As Hoosiers, we received disappointing news last week for our friends, family and neighbors. Carrier Corp. in Indianapolis and United Technologies Electronic Controls Inc. in Huntington announced that they will be phasing down their Indiana manufacturing operations, impacting more than 2,100 Hoosier workers.
Losing a job is a trying situation, which is why we stand by every Hoosier affected by this move. Under Governor Pence’s direction, the state has made it our utmost priority to provide Hoosiers with the resources to find another quality job here in Indiana as quickly as possible. That starts with the Department of Workforce Development’s Rapid Response services, already deployed, which are providing free job hunting, training and education services at WorkOne offices.
Meanwhile, our team at the Indiana Economic Development Corporation (IEDC) is identifying similar employers in the communities affected, discussing job opportunities they may have for Carrier and UTEC employees. Fortunately, here in Indiana, those opportunities keep growing, with companies looking to fill thousands of open positions across the state right now. And with Indiana carrying the highest concentration of private sector manufacturing jobs in the nation, Carrier and UTEC employees boast knowledge and skills that are in high demand.
In fact, Indiana has added a total of 140,500 private sector jobs since just January 2013, with more Hoosiers now working than ever before in Indiana history. Within the context of our low unemployment rate of just 4.4 percent – lower than the national rate as well as all of our neighboring states – you’ll see that the climate for Hoosier job seekers is strong. Our low unemployment rate means that companies are paying higher wages to compete for the best workers.

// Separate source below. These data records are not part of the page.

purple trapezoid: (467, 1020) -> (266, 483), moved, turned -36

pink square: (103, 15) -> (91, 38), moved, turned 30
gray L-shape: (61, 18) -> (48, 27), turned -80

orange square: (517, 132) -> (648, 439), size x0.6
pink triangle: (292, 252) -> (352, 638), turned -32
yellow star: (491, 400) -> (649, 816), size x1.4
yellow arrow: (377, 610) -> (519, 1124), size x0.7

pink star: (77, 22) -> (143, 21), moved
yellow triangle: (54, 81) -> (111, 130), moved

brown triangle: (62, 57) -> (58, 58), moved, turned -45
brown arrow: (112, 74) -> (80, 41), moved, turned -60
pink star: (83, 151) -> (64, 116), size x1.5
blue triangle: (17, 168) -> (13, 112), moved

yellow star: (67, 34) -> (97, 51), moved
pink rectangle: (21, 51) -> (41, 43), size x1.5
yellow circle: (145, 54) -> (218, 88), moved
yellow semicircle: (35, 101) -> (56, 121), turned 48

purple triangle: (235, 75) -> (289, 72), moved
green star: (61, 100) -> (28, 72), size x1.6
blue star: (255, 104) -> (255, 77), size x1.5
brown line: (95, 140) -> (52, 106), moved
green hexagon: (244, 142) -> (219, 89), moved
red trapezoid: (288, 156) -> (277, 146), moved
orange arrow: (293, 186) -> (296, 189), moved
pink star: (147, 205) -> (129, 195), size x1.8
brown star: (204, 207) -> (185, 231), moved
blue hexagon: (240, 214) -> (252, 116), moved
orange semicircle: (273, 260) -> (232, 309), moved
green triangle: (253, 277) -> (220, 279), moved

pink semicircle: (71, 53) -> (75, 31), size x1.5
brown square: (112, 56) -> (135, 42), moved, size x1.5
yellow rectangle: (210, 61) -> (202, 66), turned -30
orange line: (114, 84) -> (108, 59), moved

In fact, just last year the IEDC received commitments from companies to create 26,555 Hoosier jobs in the coming years that are expected to pay an average wage of more than $51,000 a year.
And with those higher wage jobs, our workforce development efforts are focused on making sure Hoosiers have the skills to fill those jobs. From K-12 to higher education and beyond, Indiana is developing technology-based solutions to align education and training resources now and into the future, ensuring we are teaching the right skills at the right time in the right way to meet demand. That effort continues with the launch earlier this week of Indiana’s “You Can. Go Back.” program, making it easier for adults to re-enroll in college and finish degree programs. And with Governor Pence’s Regional Cities Initiative, we’re making quality of place investments in our state’s regions that will help keep that skilled workforce here in our state.
In recent years, it’s become clear that Indiana is a great place to find a job because, as a state, we’ve created a business climate where job creators choose to operate. Hoosier personal income taxes have been cut and corporate rates have been reduced under Governor Pence’s leadership. He also saw to it that our unemployment insurance trust fund loan accumulated during the recession was repaid. That means that instead of sending $327 million to the federal government in 2016, Hoosier businesses will be able to hire additional workers, give deserving employees raises or have the capital they need to expand.
Sometimes companies make decisions that have more to do with national economic issues than anything we’re doing here at home. Carrier and UTEC aren’t moving their operations to another state – they’re moving across country lines. Here in Indiana, it’s our top priority to ensure quality jobs for all Hoosiers, and we will not rest until then. To the employees, loved ones and communities affected by this news, know that we stand with you and are working tirelessly to create new opportunities and build a stronger Indiana.
Steve Braun is commissioner of the Indiana Department of Workforce Development. Victor Smith is Indiana’s Secretary of Commerce.